Exercise aim:
Find the line that contains "x [button] (504, 877)"; please output it and each line after it, exactly as shown, up to the end of the entries below, skipping pictures.

(Stored data)
******************************

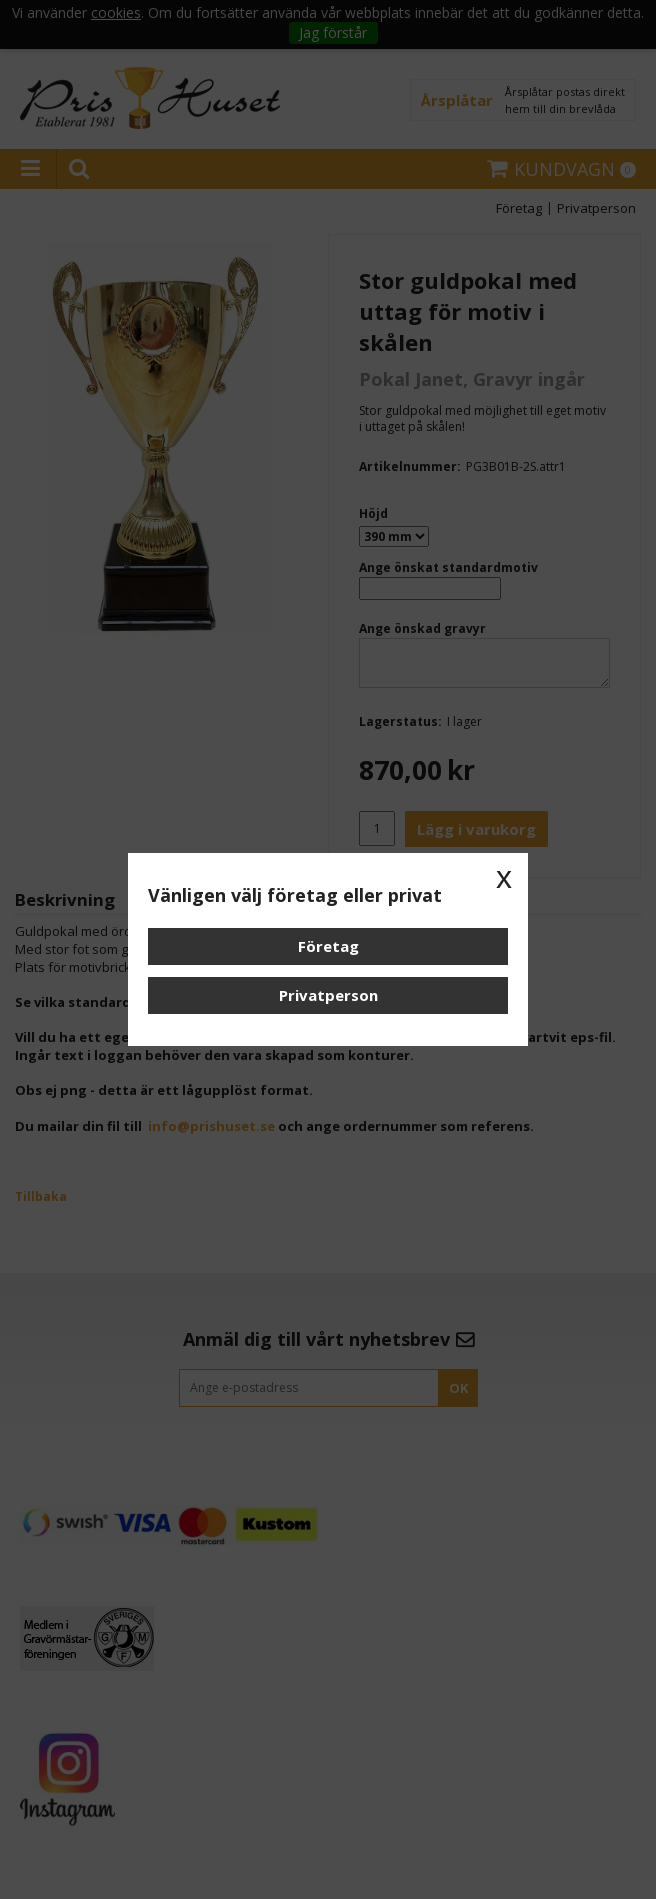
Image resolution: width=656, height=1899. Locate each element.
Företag (328, 946)
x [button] (504, 877)
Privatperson (328, 995)
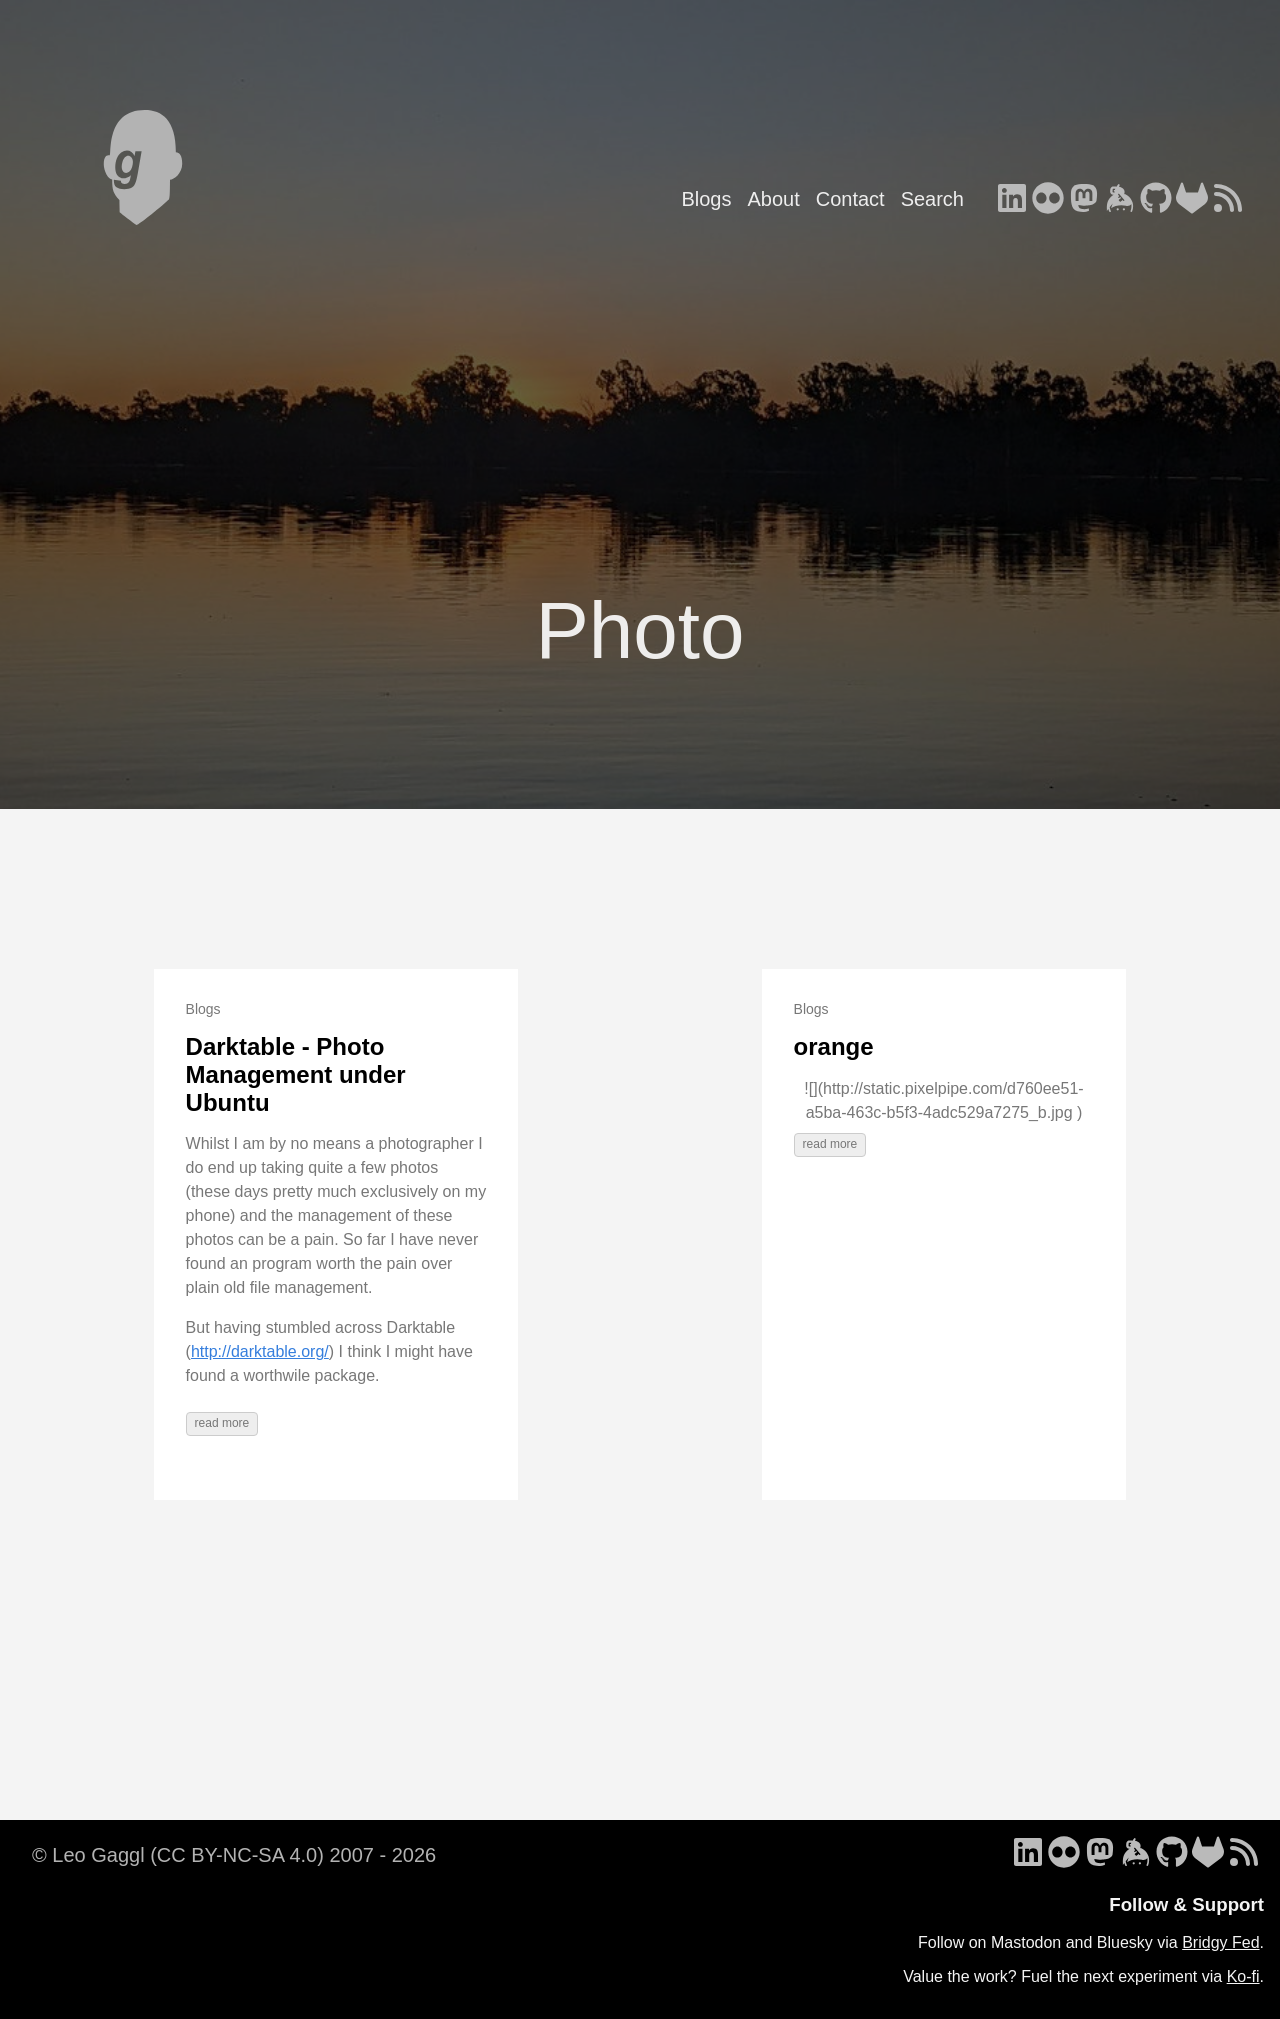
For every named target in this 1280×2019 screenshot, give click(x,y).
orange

******************************

Task result:
x [button] (504, 877)
Privatperson (328, 995)
For every named target in this 1280×2019 screenshot, give click(x,y).
orange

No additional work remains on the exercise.